Databases that power analytics – databases for analysis, machine learning, and anything a data team does.
Databases that power operations – databases for monitoring, logs, security, and any internal processes that enable the above.
Let’s run through each category and cover a few examples for each.
Databases that power a user-facing app – often referred to as production databases or production data stores – are where developers store and query whatever data their app needs to run. Any “data” you’re seeing on your screen sits here.
If you’re Twitter: tweets, user profiles, trending topics, DMs
If you’re Gmail: emails, settings, spam filters
If you’re Amazon: orders, users, credit cards
Production databases are built to support small and quick queries. The most important thing is data integrity and reliability – you don’t want to lose an order or a credit card.
Every company’s data is different, and for some it makes the most sense to model things as a sort of graph of interconnected nodes. Facebook famously runs their social graph on an in house graph database called Tao. The use cases for graph DBs are mostly user-facing, but they’re sometimes useful for analytical purposes too.
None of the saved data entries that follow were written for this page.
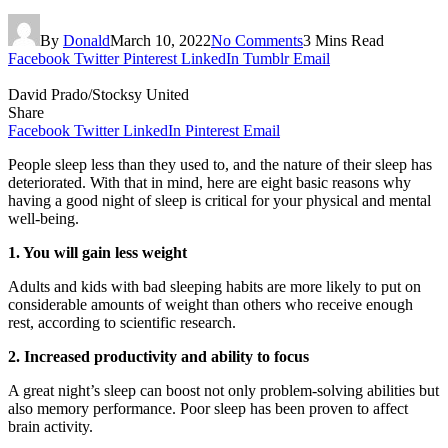
By
Donald
March 10, 2022
No Comments
3 Mins Read
Facebook
Twitter
Pinterest
LinkedIn
Tumblr
Email
David Prado/Stocksy United
Share
Facebook
Twitter
LinkedIn
Pinterest
Email
People sleep less than they used to, and the nature of their sleep has
deteriorated. With that in mind, here are eight basic reasons why
having a good night of sleep is critical for your physical and mental
well-being.
1. You will gain less weight
Adults and kids with bad sleeping habits are more likely to put on
considerable amounts of weight than others who receive enough
rest, according to scientific research.
2. Increased productivity and ability to focus
A great night’s sleep can boost not only problem-solving abilities but
also memory performance. Poor sleep has been proven to affect
brain activity.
What a data team needs from their database is very different from developers working on an app. For data science and analytics work, the data you store is often redundant, there’s tons of it, and your queries join data from multiple tables at once. Data usually gets queried by someone sitting at a computer doing research, or a system building a pipeline, and gets inserted at regular intervals (twice a day, something like that).
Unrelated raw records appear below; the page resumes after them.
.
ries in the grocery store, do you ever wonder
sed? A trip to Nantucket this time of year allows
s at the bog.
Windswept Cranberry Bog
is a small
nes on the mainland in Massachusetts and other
Data warehouses are (usually) relational databases for storing analytical data, like what your users have been doing, revenue by month, things like that. They’re optimized for big, long, multi-table queries. They’re usually relational databases in nature, although the implementation details can vary.
🤔 Why can’t I use Postgres as a data warehouse?
You can, people did for a long time, and some still do. But modern cloud data warehouses are just waaaaay faster for large queries on meaningful quantities of data. This is the thing about databases: you can use anything for anything, but there comes a point where you need a specialized tool for the job.
Though it’s unlikely you’ll see it in production today, HDFS was a highly popular way to build a data lake before the cloud data warehouse era. It’s powered by Hadoop, one of the original frameworks for performing distributed computations on large groups of data. It was/is notorious for being very, very hard to set up and run.
This is a bit of a niche one, but worth mentioning: there’s a class of databases (or in some cases, database extensions) that are purpose built for working with geographical data. GIS stands for Geographic Information System. In terms of the actual data being stored here, it can be anything from points and lines to complex 3D data; structures that don’t map (no pun intended) well to traditional database schemas.
This is the category you’ll probably encounter least if you’re not an engineer. The 3rd category of databases covers data stores that developers use to power internal operations: monitoring application performance, storing logs and security information, improving application speed, or even intermediate layers between other databases.
While pretty much all of the databases we’ve covered so far store permanent data – saved on a harddrive – there’s a class of databases that only keeps data in memory. They’re meant for ephemeral data that you need to store and use quickly, but you don’t mind if it disappears down the road. These databases are called key value stores (or KV stores) because the way they store data is like a dictionary, where each entry has a key.
Time series databases are DBs built specifically for storing data on some sort of time frame: daily financial data, second-by-second sensor readings, hour-by-hour health checks on your servers, anything like that.